Murakami looks around, wondering if she’s talking to him or possibly herself. After an awkward pause, he says “Um…do you hear the squirrels talking?”

“Not exactly. I just like to make­up conversations I imagine them having.”

Another silence. Then he goes back to lacing up his Pearl Izumi.

“I’m your biggest fan,” she blurts, making no attempt to segue from bizarre icebreaker to professing her adoration. Now she’s sure that she’s coming across as more crazy by the moment, but she doesn’t want to miss out on the opportunity to tell her idol that he is her idol. That she wants to play May to his Mr. Wind­up Bird.

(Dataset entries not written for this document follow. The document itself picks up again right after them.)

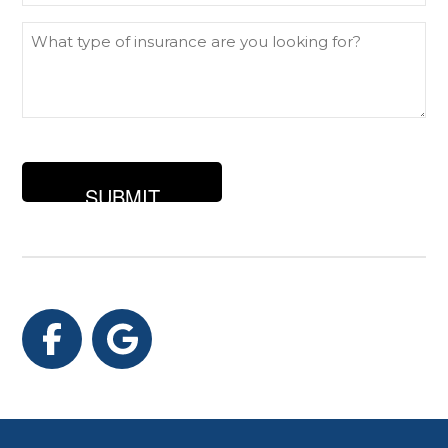
What
type
of
insurance
are
you
looking
for?
Facebook
Google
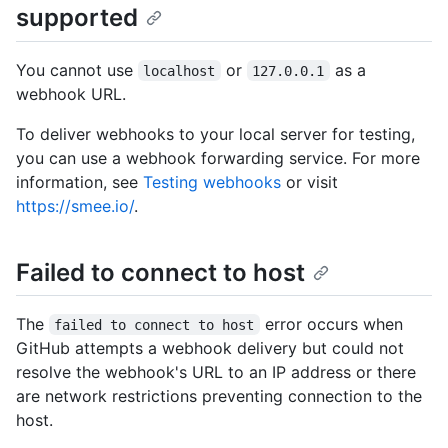
supported
You cannot use
or
as a
localhost
127.0.0.1
webhook URL.
To deliver webhooks to your local server for testing,
you can use a webhook forwarding service. For more
information, see
Testing webhooks
or visit
https://smee.io/
.
Failed to connect to host
The
error occurs when
failed to connect to host
GitHub attempts a webhook delivery but could not
resolve the webhook's URL to an IP address or there
are network restrictions preventing connection to the
host.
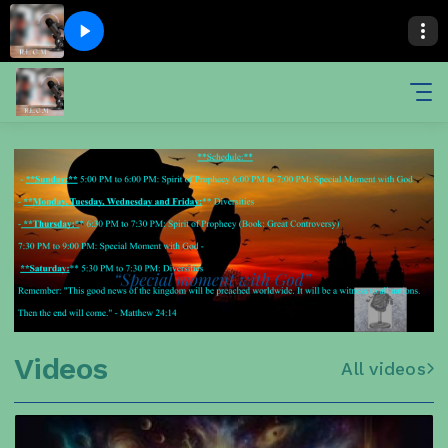
Videos
All videos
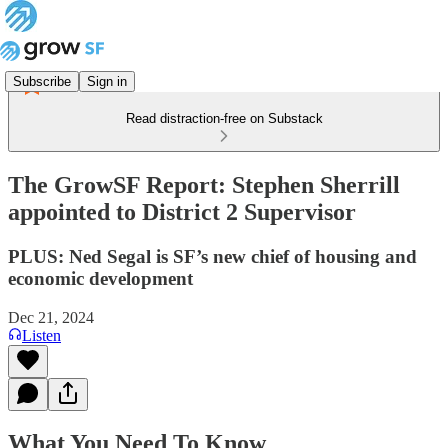
Subscribe
Sign in
Read distraction-free on Substack
The GrowSF Report: Stephen Sherrill
appointed to District 2 Supervisor
PLUS: Ned Segal is SF’s new chief of housing and
economic development
Dec 21, 2024
Listen
What You Need To Know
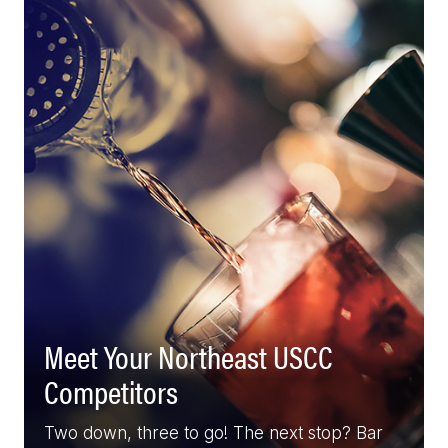
Meet Your Northeast USCC
Competitors
Two down, three to go! The next stop? Bar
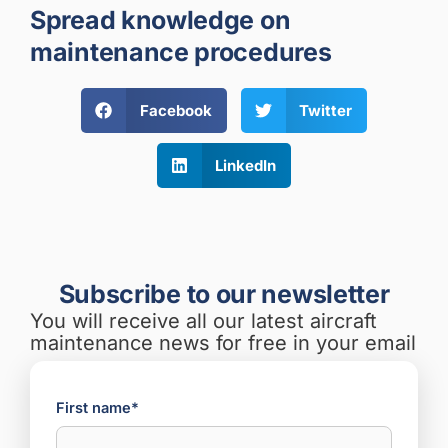
Spread knowledge on
maintenance procedures
Facebook
Twitter
LinkedIn
Subscribe to our newsletter
You will receive all our latest aircraft
maintenance news for free in your email
First name*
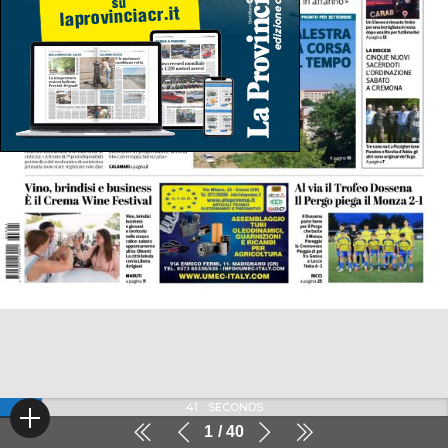
41
SECONDS
1
40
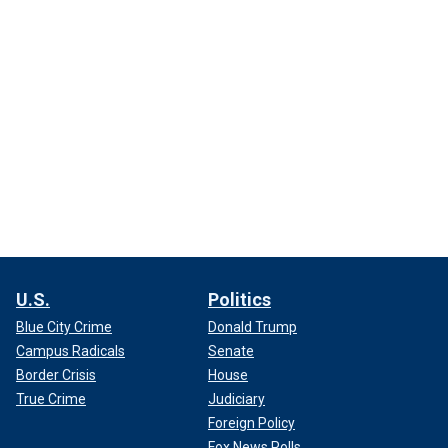
U.S.
Politics
Blue City Crime
Donald Trump
Campus Radicals
Senate
Border Crisis
House
True Crime
Judiciary
Foreign Policy
Fox News Polls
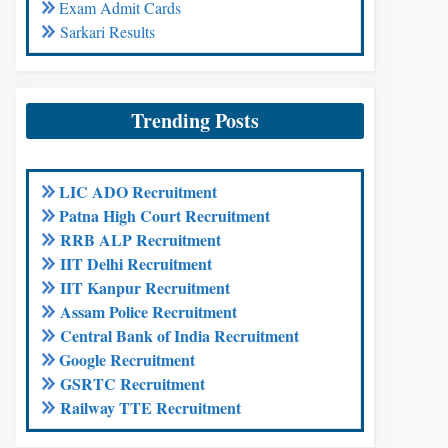
Exam Admit Cards
Sarkari Results
Trending Posts
LIC ADO Recruitment
Patna High Court Recruitment
RRB ALP Recruitment
IIT Delhi Recruitment
IIT Kanpur Recruitment
Assam Police Recruitment
Central Bank of India Recruitment
Google Recruitment
GSRTC Recruitment
Railway TTE Recruitment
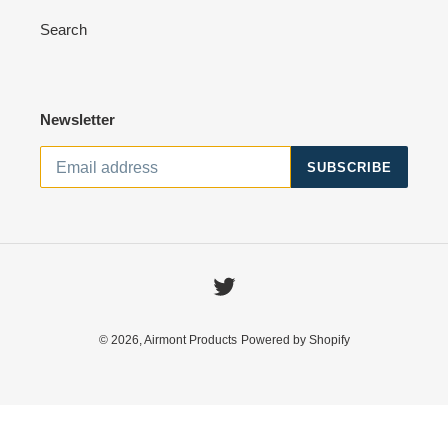
o
Search
n
:
Newsletter
SUBSCRIBE
Twitter
© 2026,
Airmont Products
Powered by Shopify
Use
left/right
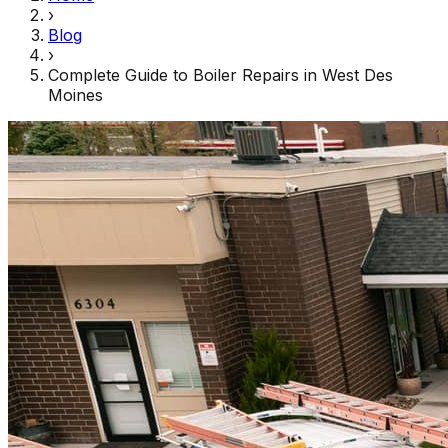
›
Blog
›
Complete Guide to Boiler Repairs in West Des
Moines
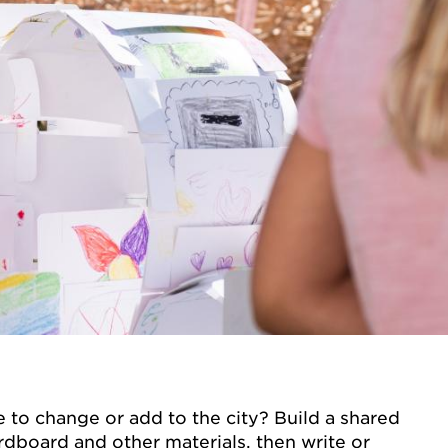
 to change or add to the city? Build a shared
rdboard and other materials, then write or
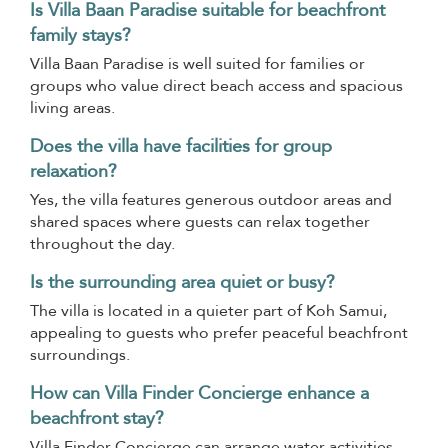
Is Villa Baan Paradise suitable for beachfront
family stays?
Villa Baan Paradise is well suited for families or
groups who value direct beach access and spacious
living areas.
Does the villa have facilities for group
relaxation?
Yes, the villa features generous outdoor areas and
shared spaces where guests can relax together
throughout the day.
Is the surrounding area quiet or busy?
The villa is located in a quieter part of Koh Samui,
appealing to guests who prefer peaceful beachfront
surroundings.
How can Villa Finder Concierge enhance a
beachfront stay?
Villa Finder Concierge can arrange water activities,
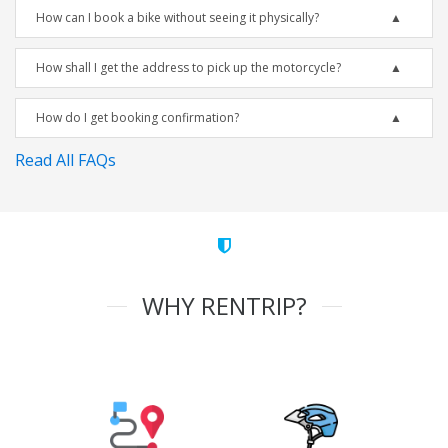
How can I book a bike without seeing it physically?
How shall I get the address to pick up the motorcycle?
How do I get booking confirmation?
Read All FAQs
WHY RENTRIP?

“Chance encounters are what keep us going,” he says. Then he winks and takes off running.

Zoe sits frozen on the bench wondering, “did that just happen?” Out of the corner of her eye, she sees a squirrel gnawing on a nut, and she’s pretty sure he was snickering at her blunder. Ten years of stalking, and it all ended like that? She had forced the moment to its crisis. The chase is over. The game is over. The awkwardness­­, thankfully,­­ is over.

Knowing that she’s failed gives her an odd sense of relief. She shrugs it off and suddenly feels ready to run again, so she takes off in the opposite direction.